- Episode no.: Season 2 Episode 2
- Directed by: Bill Reed
- Written by: David Gerrold
- Production code: 22018
- Original air date: 14 September 1974

Episode chronology
| ← Previous "The Pirates of Orion" | Next → "The Practical Joker" |

= Bem (Star Trek: The Animated Series) =

"Bem" is the second episode of the second season of the American animated science fiction television series Star Trek: The Animated Series, the 18th episode overall. It first aired in the NBC Saturday morning lineup on 14 September 1974, and was written by David Gerrold, who wrote the earlier episode "More Tribbles, More Troubles" and worked on several Original Series episodes.

In this episode, the Enterprise crew must cope with a diplomatically sensitive issue involving a guest officer who meddles in a crucial mission.

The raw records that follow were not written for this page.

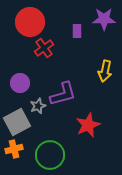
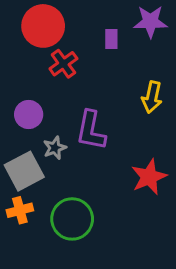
purple L-shape: (63, 94) -> (91, 130), turned 116
red star: (88, 125) -> (149, 177), moved

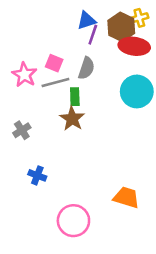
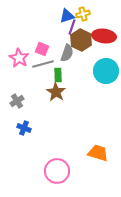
yellow cross: (139, 18) -> (83, 14), moved
brown hexagon: (121, 27) -> (81, 40), moved
blue cross: (37, 175) -> (24, 128), moved

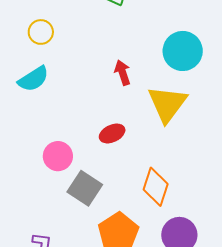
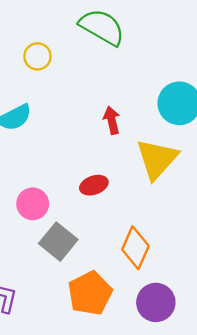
yellow circle: (41, 32) -> (37, 56), moved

This marks the first time that Captain James T. Kirk's full name is given, revealing that the middle initial stood for Tiberius, after the Roman emperor.

== Plot ==
On stardate 7403.6, the Federation starship Enterprise crew is conducting a series of exploratory missions with honorary Commander Ari bn Bem, a representative from the newly contacted planet Pandro, who is working for his government as an independent observer of the Federation.

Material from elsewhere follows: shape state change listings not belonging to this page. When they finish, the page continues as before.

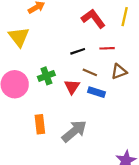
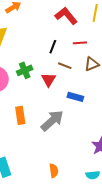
black line: (78, 51) -> (53, 47), turned -48
blue rectangle: (96, 92) -> (75, 97), moved

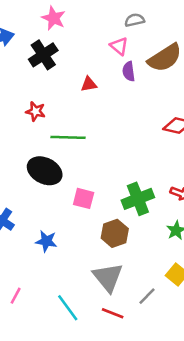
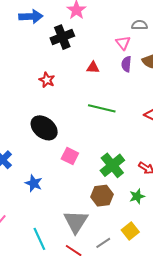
green line: (68, 137) -> (102, 108), moved
green cross: (138, 199) -> (112, 165), turned -30
brown hexagon: (115, 233) -> (102, 196), moved

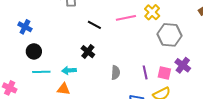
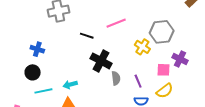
yellow cross: (152, 12) -> (142, 47), moved
blue cross: (25, 27) -> (37, 49), moved
black cross: (88, 52) -> (101, 61), moved, size x1.5
purple line: (145, 72) -> (138, 81), moved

Bem accompanies a landing party on a mission to a newly discovered planet. Instead of observing, however, he begins to interfere with the mission.

Before long, Captain Kirk and his people are captured by primitive natives. They soon learn that these primitives are under the guardianship of a powerful non-corporeal entity who is upset that the Enterprise crew has come to her planet and interfered with her "children".

== Production ==
The writer of the episode, David Gerrold won both Hugo and Nebula awards for science fiction, and also wrote the episode "More Tribbles, More Troubles" for this series.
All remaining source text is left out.